Word for word, repeat the data; no picture should appear in the result.

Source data

══════

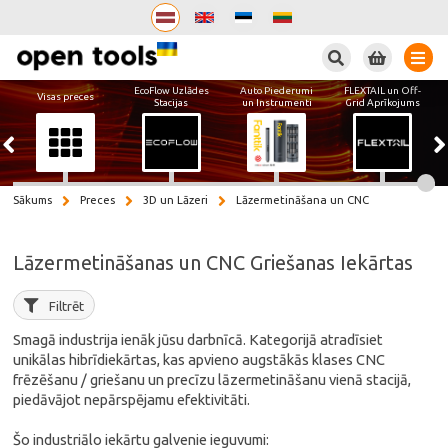
Meklēt
EcoFlow Uzlādes
Auto Piederumi
FLEXTAIL un Off-
Visas preces
Stacijas
un Instrumenti
Grid Aprīkojums
Sākums
Preces
3D un Lāzeri
Lāzermetināšana un CNC
Lāzermetināšanas un CNC Griešanas Iekārtas
Filtrēt
Smagā industrija ienāk jūsu darbnīcā. Kategorijā atradīsiet
unikālas hibrīdiekārtas, kas apvieno augstākās klases CNC
frēzēšanu / griešanu un precīzu lāzermetināšanu vienā stacijā,
piedāvājot nepārspējamu efektivitāti.
Šo industriālo iekārtu galvenie ieguvumi:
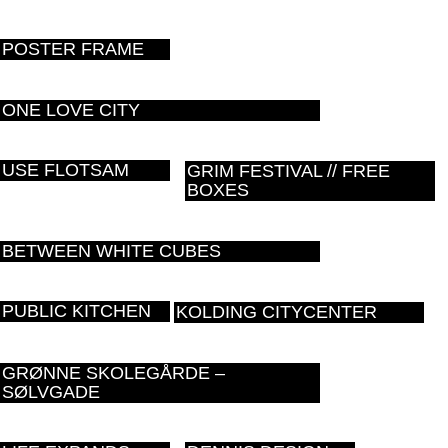
POSTER FRAME
ONE LOVE CITY
USE FLOTSAM
GRIM FESTIVAL // FREE
BOXES
BETWEEN WHITE CUBES
PUBLIC KITCHEN
KOLDING CITYCENTER
GRØNNE SKOLEGÅRDE –
SØLVGADE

══════

ANSWER SECTION:
Meklēt
EcoFlow Uzlādes
Auto Piederumi
FLEXTAIL un Off-
Visas preces
Stacijas
un Instrumenti
Grid Aprīkojums
Sākums
Preces
3D un Lāzeri
Lāzermetināšana un CNC
Lāzermetināšanas un CNC Griešanas Iekārtas
Filtrēt
Smagā industrija ienāk jūsu darbnīcā. Kategorijā atradīsiet
unikālas hibrīdiekārtas, kas apvieno augstākās klases CNC
frēzēšanu / griešanu un precīzu lāzermetināšanu vienā stacijā,
piedāvājot nepārspējamu efektivitāti.
Šo industriālo iekārtu galvenie ieguvumi:
POSTER FRAME
ONE LOVE CITY
USE FLOTSAM
GRIM FESTIVAL // FREE
BOXES
BETWEEN WHITE CUBES
PUBLIC KITCHEN
KOLDING CITYCENTER
GRØNNE SKOLEGÅRDE –
SØLVGADE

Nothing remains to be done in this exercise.